All 24 Best Picture Winners of The 21st Century Ranked From Worst To Best

Every spring, Hollywood’s cream of the crop gathers together in one long-winded televised pageant of self-congratulation to celebrate the greatest cinematic achievements of the year. The red carpet is rolled out, tear-jerking acceptance speeches are given, and about two handfuls of eight-and-a-half-pound gold trophies are handed out. And though for almost a century now the Oscar for Best Picture has been considered by many to be the most prestigious honor of them all, the Academy of Motion Picture Arts & Sciences has a rather spotty track record when it comes to recognizing the very best cinema has to offer.
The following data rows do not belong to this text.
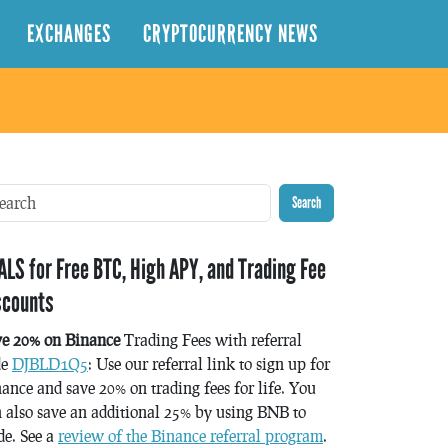
EXCHANGES
CRYPTOCURRENCY NEWS
Search
ALS for Free BTC, High APY, and Trading Fee
scounts
ve 20% on Binance
Trading Fees with referral
de
DJBLD1Q5
: Use our referral link to sign up for
ance and save 20% on trading fees for life. You
 also save an additional 25% by using BNB to
de. See a
review of the Binance referral program
.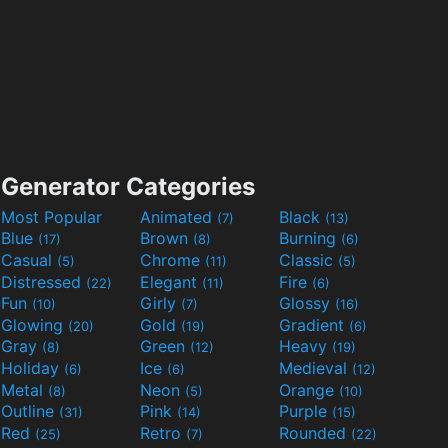
Generator Categories
Most Popular
Animated
Black
(7)
(13)
Blue
Brown
Burning
(17)
(8)
(6)
Casual
Chrome
Classic
(5)
(11)
(5)
Distressed
Elegant
Fire
(22)
(11)
(6)
Fun
Girly
Glossy
(10)
(7)
(16)
Glowing
Gold
Gradient
(20)
(19)
(6)
Gray
Green
Heavy
(8)
(12)
(19)
Holiday
Ice
Medieval
(6)
(6)
(12)
Metal
Neon
Orange
(8)
(5)
(10)
Outline
Pink
Purple
(31)
(14)
(15)
Red
Retro
Rounded
(25)
(7)
(22)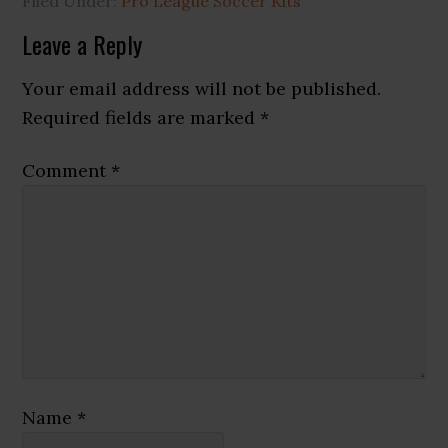
Filed Under:
Pro League Soccer Kits
Reader
Leave a Reply
Interactions
Your email address will not be published.
Required fields are marked
*
Comment
*
Name
*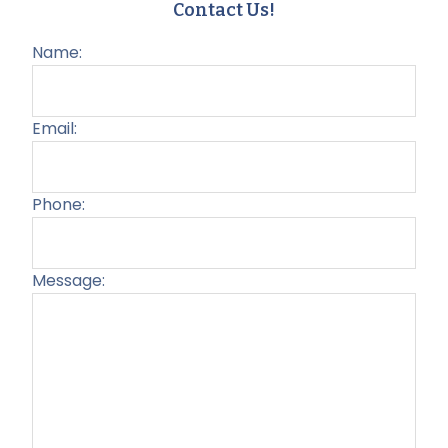
Contact Us!
Name:
Email:
Phone:
Message:
Plea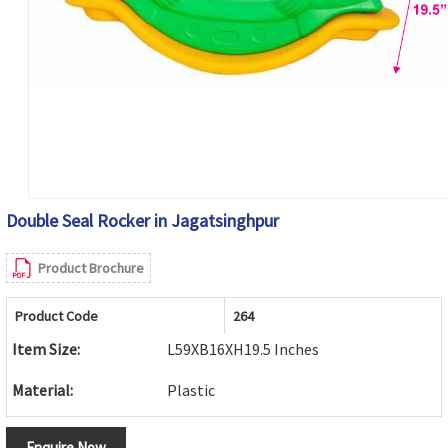
Double Seal Rocker in Jagatsinghpur
Product Brochure
Product Code
264
Item Size:
L59XB16XH19.5 Inches
Material:
Plastic
Enquire Now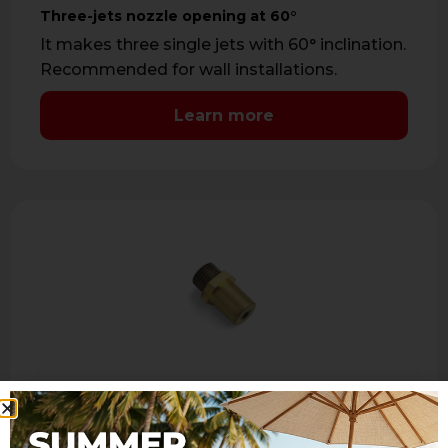
Three-jets nozzle opening at 60°
It makes three single jets with 60° inclination.
Recommended for wall installations.
Learn more
ER390
Three-jets nozzle opening at 90°
It makes three single jets with 90° inclination.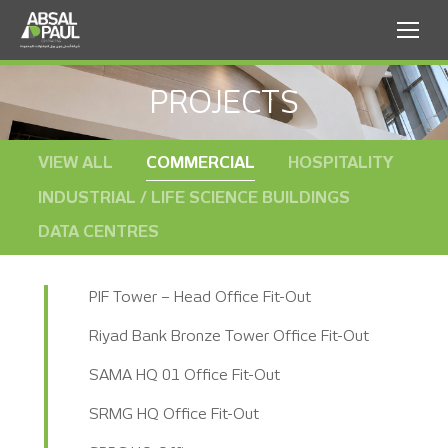
PROJECTS
VIEW ALL
COMMERCIAL
HOSPITALITY
INDUSTRIAL / LIFE SCIENCE BUILDINGS
DATA CENTRES
PIF Tower – Head Office Fit-Out
Riyad Bank Bronze Tower Office Fit-Out
SAMA HQ 01 Office Fit-Out
SRMG HQ Office Fit-Out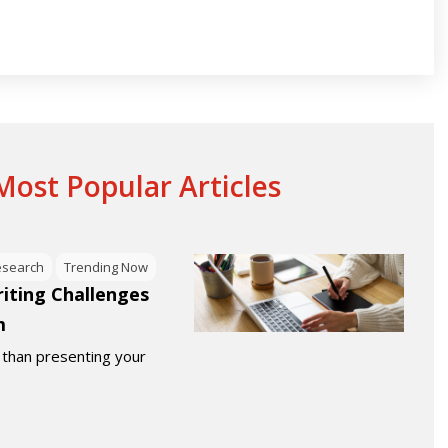
ost Popular Articles
esearch
Trending Now
ting Challenges
m
 than presenting your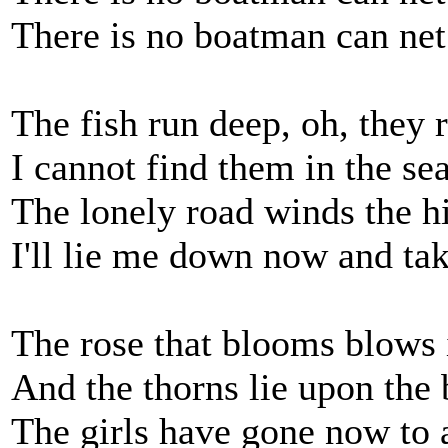
There is no boatman can net
The fish run deep, oh, they 
I cannot find them in the sea
The lonely road winds the hi
I'll lie me down now and ta
The rose that blooms blows i
And the thorns lie upon the
The girls have gone now to 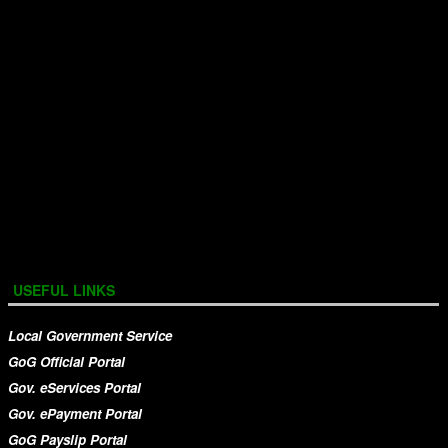
USEFUL LINKS
Local Government Service
GoG Official Portal
Gov. eServices Portal
Gov. ePayment Portal
GoG Payslip Portal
Scanning through every past winner that was picked by the Academy since the year 2000, it’s shocking to realize how poorly most of these Oscar recipients have aged in retrospect, with only a few standing the test of time and still widely revered as stone-cold classics to this day. It’s certainly a mixed bag, but that didn’t stop us from ranking this century’s 24 Best Picture winners so far. Without further ado, let’s dig in.

 

24. Green Book (2018)

This toothless and unabashedly sanitized portrait of racial prejudice in the early-1960s Deep South might have been mildly insightful had it arrived around the same era it depicts, but its tone-deaf social commentary barely registered as out-of-touch liberal catnip when the film steamrolled its way into the forefront of the Best Picture race six years ago.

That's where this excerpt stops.